In 1881 Thomas' son, Thomas Lake Aveling, took over control of the business. Writing in 1899 Henry Smetham commented that the business had "doubled in size about every six years". Employee headcount rose from 400 in 1872 to 1,000 in the mid-1890s and peaked at 1,500.
A new office block was built in 1886, which subsequently housed the drawing office. The adjacent foundry business of Messrs Collis and Stace was purchased in 1895 along with the Pelican Yard. Avelings were now making cement manufacturing machinery (including concrete mixers), lamp posts and girders, the latter of which can be seen in the roof of the covered slip at Chatham Historic Dockyard. In the same year the company was incorporated as a limited company. In 1899 Avelings turned out "one large road engine per day", paid £70,000 pa in wages locally using "220 lathes and other tools". In common with most engineering works Avelings made a lot of their own machine tools themselves. However, in 1900 the Public Health Engineer magazine stated that "modern American machinery is rapidly replacing the older forms of lathes and shaping and planing machines".
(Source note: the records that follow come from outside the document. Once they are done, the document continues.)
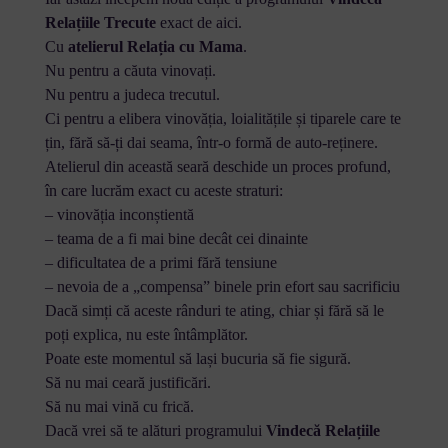
Relațiile Trecute
exact de aici.
Cu
atelierul Relația cu Mama
.
Nu pentru a căuta vinovați.
Nu pentru a judeca trecutul.
Ci pentru a elibera vinovăția, loialitățile și tiparele care te
țin, fără să-ți dai seama, într-o formă de auto-reținere.
Atelierul din această seară deschide un proces profund,
în care lucrăm exact cu aceste straturi:
– vinovăția inconștientă
– teama de a fi mai bine decât cei dinainte
– dificultatea de a primi fără tensiune
– nevoia de a „compensa” binele prin efort sau sacrificiu
Dacă simți că aceste rânduri te ating, chiar și fără să le
poți explica, nu este întâmplător.
Poate este momentul să lași bucuria să fie sigură.
Să nu mai ceară justificări.
Să nu mai vină cu frică.
Dacă vrei să te alături programului
Vindecă Relațiile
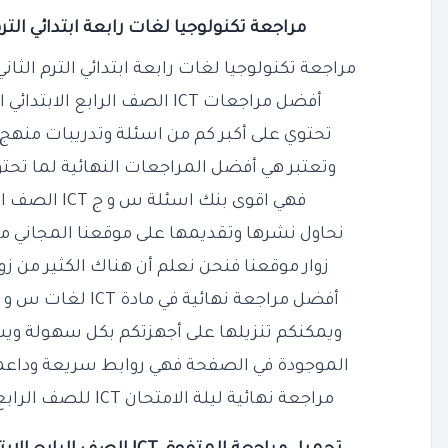
مراجعة تكنولوجيا لغات رابعة ابتدائي الترم الثاني PDF
مراجعة تكنولوجيا لغات رابعة ابتدائي الترم الثاني PDF بالاجابات هي واحدة م
أفضل مراجعات ICT الصف الرابع الابتدائي الترم الثاني سؤال وجواب
تحتوي على أكبر كم من اسئلة وتدريبات منهج ICT رابعة ابتدائي ترم ثاني
وتعتبر هي أفضل المراجعات النهائية لما تحت
فهي اقوى بنك اسئلة س و ج ICT الصف الرابع الابتدائي ترم ثاني
نحاول نشرها وتقديمها على موقعنا المجاني من 
زوار موقعنا فنحن نعلم أن هناك الكثير من زوا
أفضل مراجعة نهائية في مادة ICT لغات س و ج للصف الرابع الترم الثاني
ويمكنكم تنزيلها على أجهزتكم بكل سهولة ويس
الموجودة في الصفحة فهي روابط سريعة وداعم
مراجعة نهائية ليلة الامتحان ICT للصف الرابع الابتدائي الترم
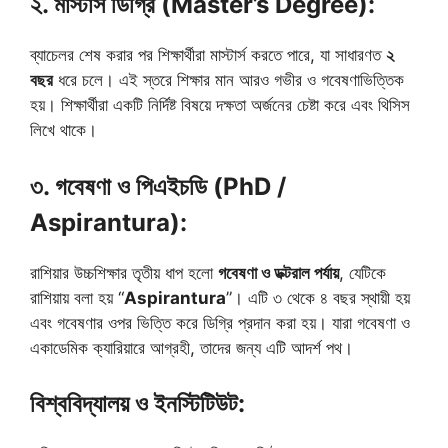
২. মাস্টার্স ডিগ্রি (Master’s Degree):
ব্যাচেলর শেষ করার পর শিক্ষার্থীরা মাস্টার্স করতে পারে, যা সাধারণত
২
বছর
ধরে চলে। এই স্তরে শিক্ষার মান আরও গভীর ও গবেষণাভিত্তিক
হয়। শিক্ষার্থীরা একটি নির্দিষ্ট বিষয়ে দক্ষতা অর্জনের চেষ্টা করে এবং থিসিস
লিখে থাকে।
৩. গবেষণা ও পিএইচডি (PhD /
Aspirantura):
রাশিয়ার উচ্চশিক্ষার তৃতীয় ধাপ হলো
গবেষণা ও ডক্টরাল পর্যায়
, যেটিকে
রাশিয়ায় বলা হয় “
Aspirantura
”। এটি ৩ থেকে ৪ বছর স্থায়ী হয়
এবং গবেষণার ওপর ভিত্তি করে ডিগ্রি প্রদান করা হয়। যারা গবেষণা ও
একাডেমিক ক্যারিয়ারে আগ্রহী, তাদের জন্য এটি আদর্শ পথ।
বিশ্ববিদ্যালয় ও ইনস্টিটিউট:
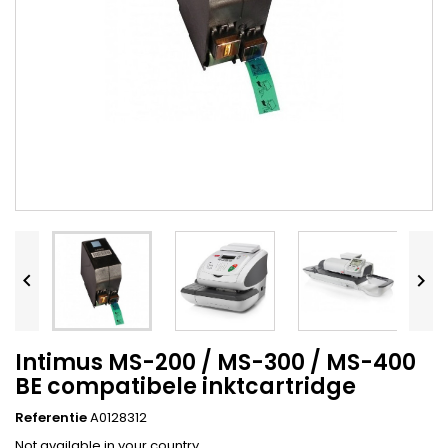


Intimus MS-200 / MS-300 / MS-400
BE compatibele inktcartridge
Referentie
A0128312
Not available in your country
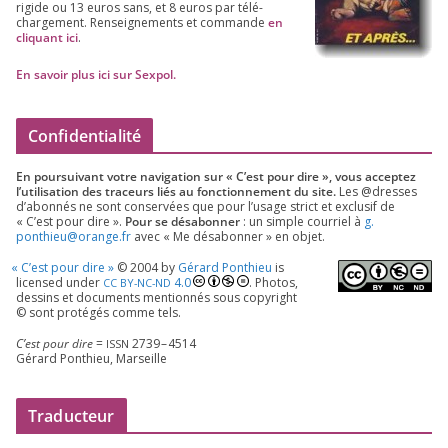
rigide ou
13
euros sans, et
8
euros par télé­
char­ge­ment. Ren­sei­gne­ments et com­mande
en
cli­quant ici
.
En savoir plus ici sur Sexpol
.
Confidentialité
En pour­sui­vant votre navi­ga­tion sur « C’est pour dire », vous accep­tez
l’utilisation des tra­ceurs liés au fonc­tion­ne­ment du site.
Les @dresses
d’a­bon­nés ne sont conser­vées que pour l’u­sage strict et exclu­sif de
« C’est pour dire ».
Pour se désa­bon­ner
: un simple cour­riel à
g.​
ponthieu@​orange.​fr
avec « Me désa­bon­ner » en objet.
«
C’est pour dire »
©
2004
by
Gérard Ponthieu
is
licen­sed under
4
.
0
. Photos,
CC
BY-NC-ND
des­sins et docu­ments men­tion­nés sous copy­right
© sont pro­té­gés comme tels.
C’est pour dire
=
2739
–
4514
ISSN
Gérard Ponthieu, Marseille
Traducteur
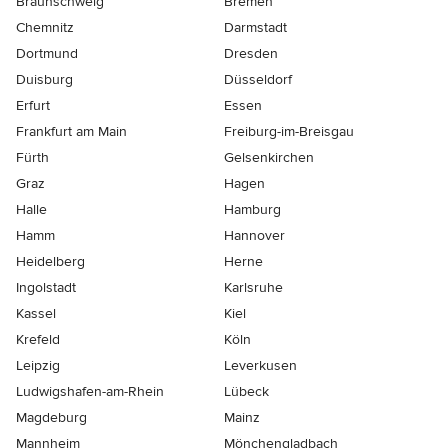
Braunschweig
Bremen
Chemnitz
Darmstadt
Dortmund
Dresden
Duisburg
Düsseldorf
Erfurt
Essen
Frankfurt am Main
Freiburg-im-Breisgau
Fürth
Gelsenkirchen
Graz
Hagen
Halle
Hamburg
Hamm
Hannover
Heidelberg
Herne
Ingolstadt
Karlsruhe
Kassel
Kiel
Krefeld
Köln
Leipzig
Leverkusen
Ludwigshafen-am-Rhein
Lübeck
Magdeburg
Mainz
Mannheim
Mönchen­gladbach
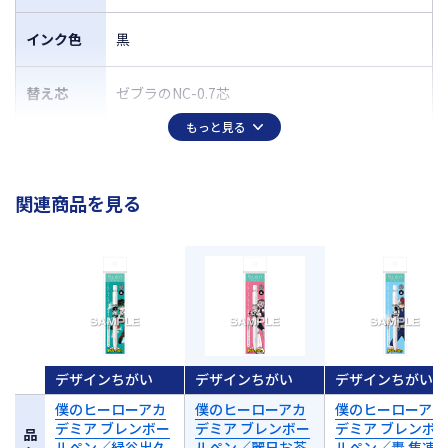
インク色
黒
替え芯
ゼブラのNC-0.7芯
もっと見る
関連商品を見る
デザインちがい
デザインちがい
デザインちがい
僕のヒーローアカ
僕のヒーローアカ
僕のヒーローアカ
デミア ブレンボー
デミア ブレンボー
デミア ブレンボ
品
ルペン／緑谷出久
ルペン／麗日お茶
ルペン／轟 焦凍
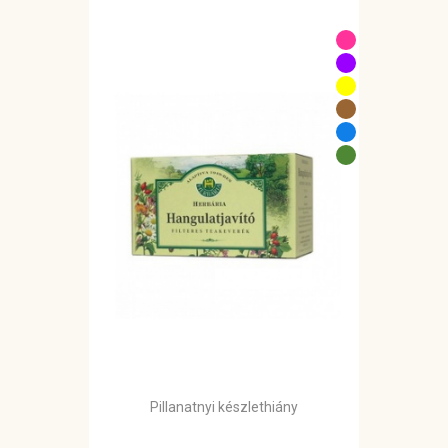
Pillanatnyi készlethiány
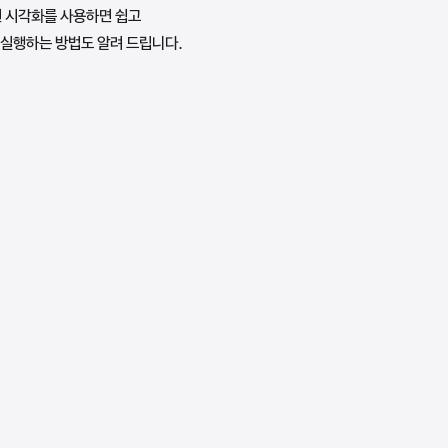
된 시각화를 사용하면 쉽고
 실행하는 방법도 알려 드립니다.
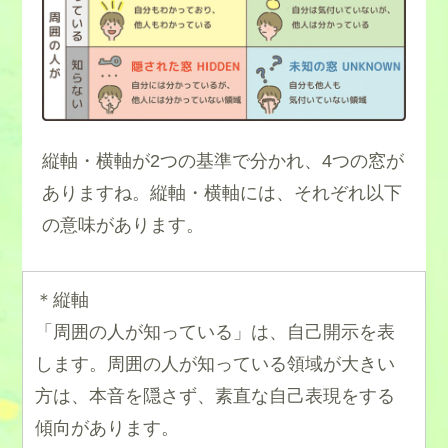
縦軸・横軸が2つの基準で分かれ、4つの窓が
ありますね。縦軸・横軸には、それぞれ以下
の意味があります。
＊縦軸
「周囲の人が知っている」は、自己開示を表
します。周囲の人が知っている領域が大きい
方は、本音を隠さず、素直な自己表現をする
傾向があります。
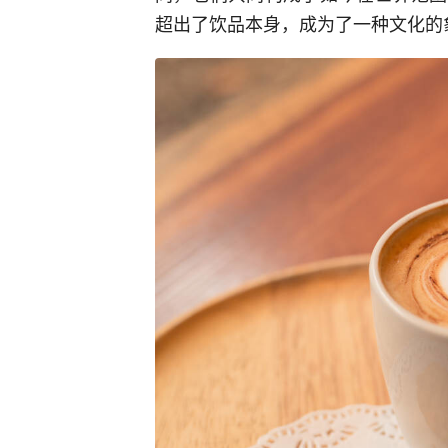
超出了饮品本身，成为了一种文化的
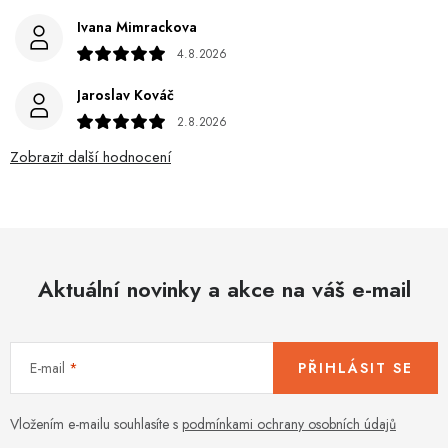
Ivana Mimrackova
4.8.2026
Jaroslav Kováč
2.8.2026
Zobrazit další hodnocení
Aktuální novinky a akce na váš e-mail
E-mail
PŘIHLÁSIT SE
Vložením e-mailu souhlasíte s
podmínkami ochrany osobních údajů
In 1901 Aveling took part in a joint venture with Vickers Sons and Maxim to build a steel casting facility. Details were finalised and the plant constructed the following year. By 1903 Vickers were reporting poor results due to insufficient orders (in particular field guns) and in March 1904 pulled out, the works subsequently closing in October 1904. A 21-year lease to William Towler (trading as the Medway Steel Company) followed but then the works finally closed.

In the years prior to the First World War the Pelican Yard was built up and used for the assembly and testing of petrol engines for rollers and lorries. On the outbreak of war petrol work stopped and the works were used as a store. Although concentrating on steam rollers (for which there was an expanding market), the company also made traction engines, ploughing engines, steam wagons and tramway locomotives. Other agricultural products were contracted out. In the early twentieth century Aveling & Porter were supplying about 70% of the British market for road rollers.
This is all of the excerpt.